Du kannst doch bei Rose auf Rechnung mehrere Größen bestellen und die, die nicht passen zurücksenden. Wo ist da das Problem?


----------



## barbarissima (15. April 2011)

Silberfuechsin schrieb:


> klick


Die Größentabelle gab es letztes Jahr auch schon. Die Frage ist, ob Platzangst die mittlerweile auch hat


----------



## lucie (15. April 2011)

Wenn die Shorts bisher noch nicht lieferbar waren, wie soll Dir dann jemand bezüglich der Größe helfen können?


----------



## barbarissima (15. April 2011)

lucie schrieb:


> Du kannst doch bei Rose auf Rechnung mehrere Größen bestellen und die, die nicht passen zurücksenden. Wo ist da das Problem?

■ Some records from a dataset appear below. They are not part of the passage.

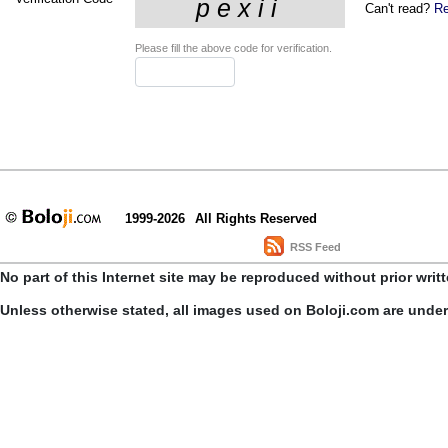
Can't read?
Re
Please fill the above code for verification.
1999-2026
All Rights Reserved
RSS Feed
No part of this Internet site may be reproduced without prior writ
Unless otherwise stated, all images used on Boloji.com are unde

Rose hat weder XS noch S gerade da. Ich muss sie also woanders gegen Vorkasse bestellen. Und da ist es mir immer ganz lieb, wenn ich mir gleich die richtige Größe bestellen kann.



lucie schrieb:


> Wenn die Shorts bisher noch nicht lieferbar waren, wie soll Dir dann jemand bezüglich der Größe helfen können?

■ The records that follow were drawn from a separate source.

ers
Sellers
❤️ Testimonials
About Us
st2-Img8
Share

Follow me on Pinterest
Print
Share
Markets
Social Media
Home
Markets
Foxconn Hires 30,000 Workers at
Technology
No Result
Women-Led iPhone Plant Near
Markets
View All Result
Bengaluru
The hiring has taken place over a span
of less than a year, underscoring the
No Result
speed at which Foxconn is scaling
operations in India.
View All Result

Wer sagt, dass sie nicht lieferbar ist


----------



## Silberfuechsin (15. April 2011)

barbarissima schrieb:


> Wer sagt, dass sie nicht lieferbar ist






ROSE sagt, dass sie nicht lieferbar *bisher war.*


----------



## Iselz (15. April 2011)

Hab genau die und ein anderes Modell gestern anprobiert. Ich glaub bei mir passt von denen keine. Sollte ich sie über die Oberschenkel bekommen, dann muss ich erst Schwanger sein, damit die oben passt. Da sitzen mir die Männerhosen von Scott allemal besser. Aber die sehen sch... aus, weil die wieder zu lang sind. Vielleicht sollte ich das mit den Baggy's bleiben lassen :-(


----------



## lucie (15. April 2011)

barbarissima schrieb:


> Rose hat weder XS noch S gerade da. Ich muss sie also woanders gegen Vorkasse bestellen. Und da ist es mir immer ganz lieb, wenn ich mir gleich die richtige Größe bestellen kann.
> 
> 
> Wer sagt, dass sie nicht lieferbar ist



Wie schon erwähnt wurde: Rose! Das hattest Du ja verlinkt, und dort sind sie noch nicht lieferbar! 

Das mit der richtigen Größe mußt Du schon selbst herausfinden und eben warten, bis die Trailcheck bei Rose lieferbar ist, wenn Dir das mit der Vorkasse zu umständlich/heikel ist.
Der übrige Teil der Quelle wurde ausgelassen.